Hello.
Well, you've brought me out of "retirement" of sorts! I do have a sitch very similar to yours. I just was wanting to put it all behind me, so I let my own thread drop. It's further down on the page if you want to read it.

Anyway-
I, too, was the betrayer in my sitch. It was found out in mid-March of last year. Right away, my H wanted a divorce. No ifs ands or buts about it. A few weeks later, he told me he'd like to "try." A few months later, he said that he couldn't keep it up, and that he was divorcing me. He moved out of the house in November.

Fast forward to today:
He lives at home. There is no more talk of divorce. We are in counseling. Last night he came into the bedroom after midnight to say "Happy Valentine's Day," and to tell me how much he liked being with me.
So-
it can be done. I will not lie here, it takes a lot of hard work, and TONS of patience. I had to do a lot of work on myself. I guess the main reason I felt a connection with your letter is that you understand what led you to do what you did. I know how you feel- wanting so badly to take it all back, and wondering why in the world you were so weak to begin with.
For now, there is nothing you can do about his feelings and desires. So, work on you. I know you understand the extreme unhappiness that made you do what you did. Have you done anything about that though? Focusing your attention and energies on fixing your marriage is not enough. If you do fix it, you will end up in the same place again eventually unless you do what you need to do for you. For me, it took really examining my flaws under a microscope. Then, I got busy fixing what I needed to fix. Examples? I started working out more, I took some classes, I went back to church. I started dressing nicer and taking pride in my appearance. I worked on controlling my temper and being a better friend to everyone in my life. (I could go on and on!)

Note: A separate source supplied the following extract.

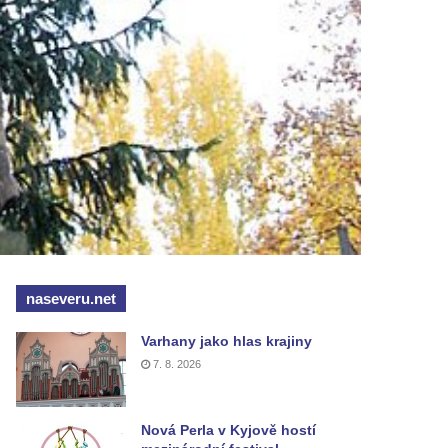
naseveru.net
Varhany jako hlas krajiny
7. 8. 2026
Nová Perla v Kyjově hostí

It really sounds as if your H is still very hurt and confused. Validate, validate, validate! Don't be the one to bring it up incessently, but when he needs to talk, really listen.
And, don't worry too much about him wanting to separate himself from you right now. He needs to do this, and you need to let him. I know, this is hard! When I was in the middle of it, I couldn't see this. But, I can tell you that when my H came home, I realized it was still too soon, and that he should have stayed away longer.

Hang in there! Don't make any decisions because you are trying to avoid pain. Just continue to be a friend to him. Get busy with things in your life, and make yourself a stronger person.

You showed your weakness already, now get busy showing your strength. It is going to take a long time to rebuild the trust. Be prepared for that. Remember, you did not get into this mess overnight, and you won't solve it that fast either.
For the record, I still, of course, have lots of work to do on my sitch. My H still hasn't begun saying "ILY" again yet. But, I try to not get too hung up on this. His actions tell a different story. I am, however, happier than I have ever been in this marriage. So, keep the faith! And, keep the patience.